[Opening INFORMATION SUPPLIED section]

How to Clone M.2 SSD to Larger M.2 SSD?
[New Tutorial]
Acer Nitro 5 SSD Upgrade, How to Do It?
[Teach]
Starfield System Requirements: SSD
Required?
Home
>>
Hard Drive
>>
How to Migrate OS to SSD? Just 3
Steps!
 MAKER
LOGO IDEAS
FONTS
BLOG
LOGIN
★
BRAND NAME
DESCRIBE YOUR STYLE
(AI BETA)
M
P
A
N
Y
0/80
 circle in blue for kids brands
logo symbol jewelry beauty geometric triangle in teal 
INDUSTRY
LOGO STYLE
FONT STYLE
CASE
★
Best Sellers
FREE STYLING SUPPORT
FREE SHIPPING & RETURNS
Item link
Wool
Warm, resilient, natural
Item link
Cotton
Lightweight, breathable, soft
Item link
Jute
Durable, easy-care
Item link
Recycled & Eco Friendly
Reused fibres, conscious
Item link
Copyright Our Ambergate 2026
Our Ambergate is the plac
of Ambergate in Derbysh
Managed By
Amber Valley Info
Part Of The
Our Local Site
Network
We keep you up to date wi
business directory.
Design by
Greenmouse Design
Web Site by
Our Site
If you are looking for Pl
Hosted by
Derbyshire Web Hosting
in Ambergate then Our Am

[Closing INFORMATION SUPPLIED section]
[Opening INFORMATION SUPPLIED section]

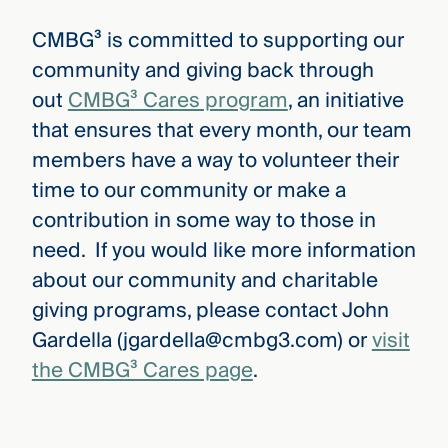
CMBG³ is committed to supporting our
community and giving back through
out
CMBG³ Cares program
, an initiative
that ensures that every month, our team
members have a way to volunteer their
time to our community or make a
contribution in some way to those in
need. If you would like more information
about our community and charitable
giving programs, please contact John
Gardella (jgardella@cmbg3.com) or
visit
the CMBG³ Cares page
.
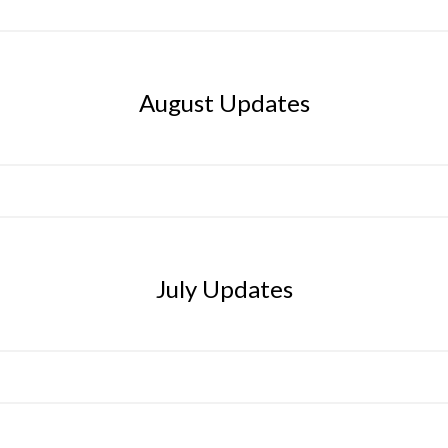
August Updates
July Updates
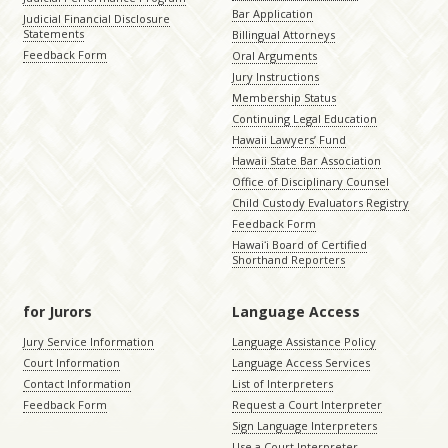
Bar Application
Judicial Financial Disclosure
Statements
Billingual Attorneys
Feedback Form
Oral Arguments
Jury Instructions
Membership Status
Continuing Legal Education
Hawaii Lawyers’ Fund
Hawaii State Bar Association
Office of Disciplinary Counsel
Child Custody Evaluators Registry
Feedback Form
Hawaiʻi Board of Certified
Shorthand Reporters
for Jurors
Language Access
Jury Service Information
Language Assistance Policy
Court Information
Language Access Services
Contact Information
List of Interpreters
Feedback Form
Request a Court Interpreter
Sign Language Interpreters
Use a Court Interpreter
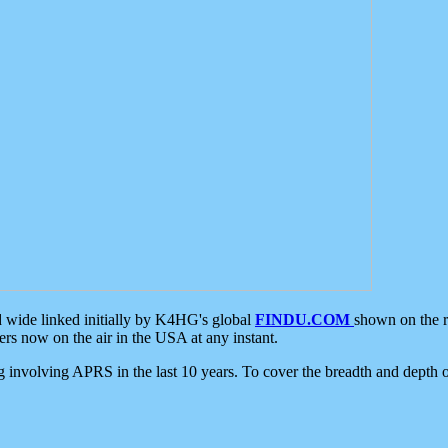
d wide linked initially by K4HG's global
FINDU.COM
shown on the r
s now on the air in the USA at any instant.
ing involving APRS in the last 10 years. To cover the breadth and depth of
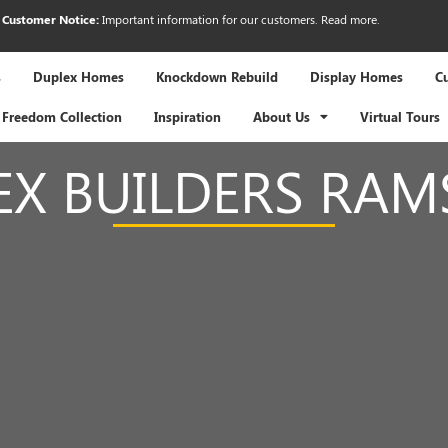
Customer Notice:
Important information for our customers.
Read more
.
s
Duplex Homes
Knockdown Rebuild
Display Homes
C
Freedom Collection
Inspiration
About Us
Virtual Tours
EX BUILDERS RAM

[Closing INFORMATION SUPPLIED section]

▶ _WHAT THIS TASK INVOLVES_
Show the lines where the word "Hawaii" appears in the entries.

▶ _ANSWER BOX_
Hawaii Lawyers’ Fund
Hawaii State Bar Association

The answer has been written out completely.